El bote parecía no alcanzar nunca la playa, las furiosas olas y el angustioso rugido del mar atacaban de lleno a aquellos tres hombres, roían la madera, despedazaban los remos, no les dejaban avanzar. El mar estaba violento como jamás se había visto en aquellas costas, y aquellos miserables pescadores, sorprendidos en medio de su trabajo, quedaron casi imposibilitados para retornar a tierra. El viento bramaba, las aguas gritaban, el cielo se oscureció a la velocidad del rayo, era como una noche anticipada, que parecía querer cobrarse aquellas vidas como tributo extraordinario.
Apenas distaba la arena de aquella playa dos millas de la embarcación, que volaba ligera, desembarazada de sus redes y de todo objeto que pudiera ser un inconveniente para arribar a tierra. Los tatuados brazos de aquellos tres hombres de mar asían con fuerza los cuatro remos de aquel pequeño bote, pero con un desorden que no les hacía sino moverse en círculos. Cuando por fin parecieron organizarse, el viento arreció contra ellos, no se movían, toda la distancia que ganaban con sus fuerzas, la perdían contra los elementos. La situación se hacía desesperante.
El bote iba perdiendo consistencia, las tablas que lo formaban no podían sino resquebrajarse ante las continuas acometidas del enfurecido mar. Los vigorosos brazos de los pescadores perdían fuerza, sólo un instinto natural de supervivencia les obligaba a continuar remando, pero ya sin ningún aparente resultado. Ahora sí, parecía que se alejaban de la costa, y no podían evitarlo, era una lucha de tres hombres contra toda la naturaleza, y si éstos aún no habían perecido era porque ella no había querido.

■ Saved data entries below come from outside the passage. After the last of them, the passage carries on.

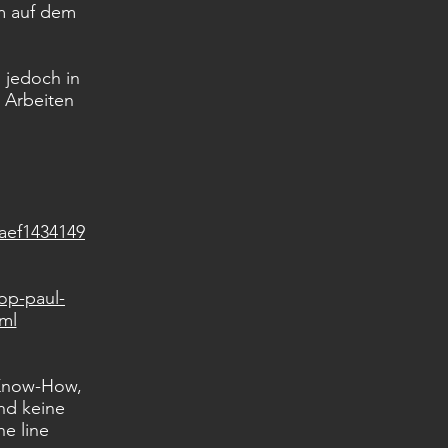
em auf dem
 jedoch in
 Arbeiten
aef1434149
op-paul-
tml
 Know-How,
nd keine
e line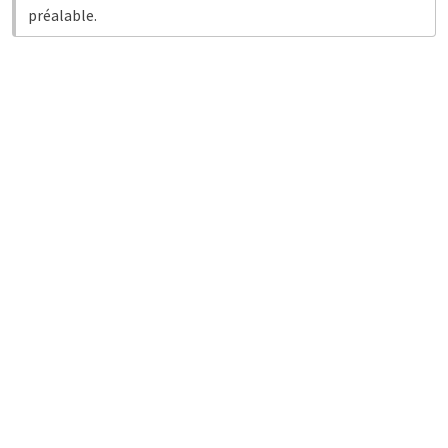
préalable.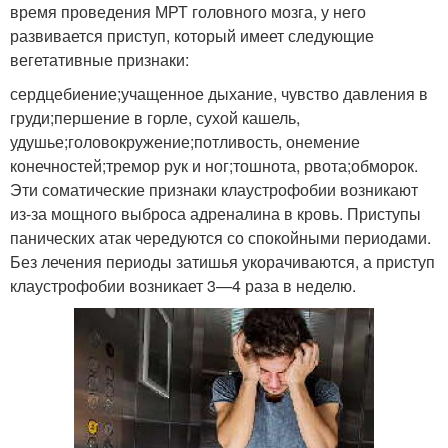
время проведения МРТ головного мозга, у него
развивается приступ, который имеет следующие
вегетативные признаки:
сердцебиение;учащенное дыхание, чувство давления в
груди;першение в горле, сухой кашель,
удушье;головокружение;потливость, онемение
конечностей;тремор рук и ног;тошнота, рвота;обморок.
Эти соматические признаки клаустрофобии возникают
из-за мощного выброса адреналина в кровь. Приступы
панических атак чередуются со спокойными периодами.
Без лечения периоды затишья укорачиваются, а приступ
клаустрофобии возникает 3—4 раза в неделю.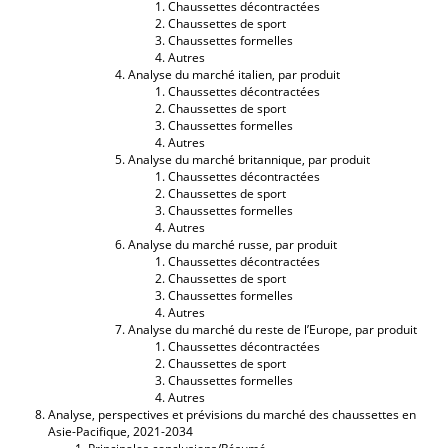
Chaussettes décontractées
Chaussettes de sport
Chaussettes formelles
Autres
Analyse du marché italien, par produit
Chaussettes décontractées
Chaussettes de sport
Chaussettes formelles
Autres
Analyse du marché britannique, par produit
Chaussettes décontractées
Chaussettes de sport
Chaussettes formelles
Autres
Analyse du marché russe, par produit
Chaussettes décontractées
Chaussettes de sport
Chaussettes formelles
Autres
Analyse du marché du reste de l’Europe, par produit
Chaussettes décontractées
Chaussettes de sport
Chaussettes formelles
Autres
Analyse, perspectives et prévisions du marché des chaussettes en
Asie-Pacifique, 2021-2034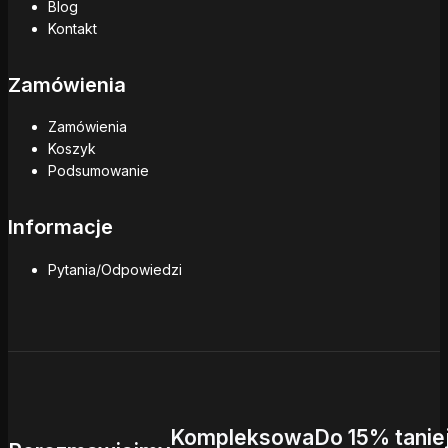
Blog
Kontakt
Zamówienia
Zamówienia
Koszyk
Podsumowanie
Informacje
Pytania/Odpowiedzi
Kompleksowa
Do 15% tanie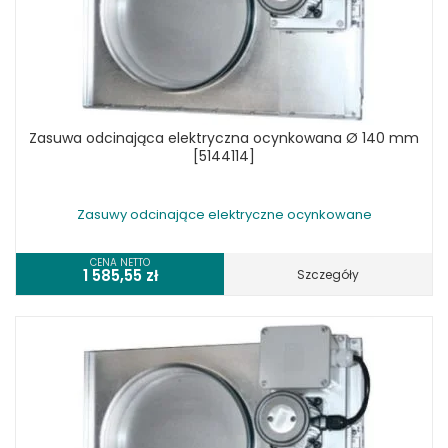
Zasuwa odcinająca elektryczna ocynkowana Ø 140 mm
[5144114]
Zasuwy odcinające elektryczne ocynkowane
CENA NETTO
1 585,55
zł
Szczegóły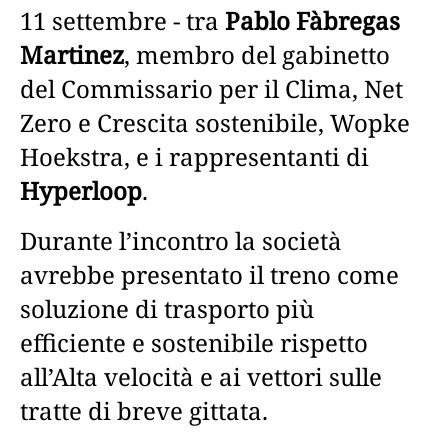
11 settembre - tra
Pablo Fàbregas
Martinez
, membro del gabinetto
del Commissario per il Clima, Net
Zero e Crescita sostenibile, Wopke
Hoekstra, e i rappresentanti di
Hyperloop
.
Durante l’incontro la società
avrebbe presentato il treno come
soluzione di trasporto più
efficiente e sostenibile rispetto
all’Alta velocità e ai vettori sulle
tratte di breve gittata.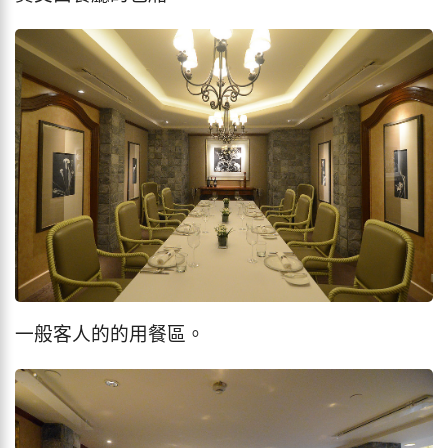
一般客人的的用餐區。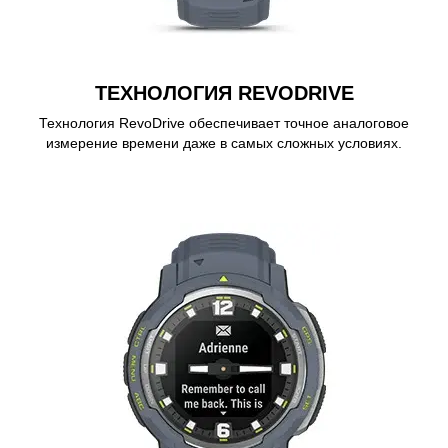
ТЕХНОЛОГИЯ REVODRIVE
Технология RevoDrive обеспечивает точное аналоговое
измерение времени даже в самых сложных условиях.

El agua salpicaba a los atrevidos hombres de mar, no mencionaban palabra alguna, se habían resignado ya por completo a su suerte, y en vista de esto, el mar decidió darles la estocada definitiva. Gigantescas olas comenzaron a saltar por encima de aquella frágil embarcación, y con una violencia inusitada los tres hombres cayeron en el seno de aquel sádico mar. El bote se fue a pique, y aquellos pescadores, a pesar de sus desesperados intentos de salir a flote, pronto comenzaron a no poder aguantar la fatiga.
La tempestad cesó, la oscuridad se levantó de aquel siniestro cielo, y el mar volvió a su tranquilidad habitual. La playa era un despojo de restos, pedazos de madera de diferentes embarcaciones llegaban, empujados por las tímidas olas, hasta aquella extensión de fina arena. Los acantilados ofrecían una imagen desoladora, silenciosa, ni siquiera el viento se dejaba oír. A unos diez metros del límite entre agua y tierra aparecía tumbado boca abajo, intentando arrastrarse muy débilmente, uno de aquellos tres hombres que parecían haber sucumbido horas antes en medio de aquella tempestad infernal. No sabía qué extraño milagro le había hecho llegar a la playa y seguir con vida, pero lo bien cierto es que sus compañeros no habían corrido la misma suerte.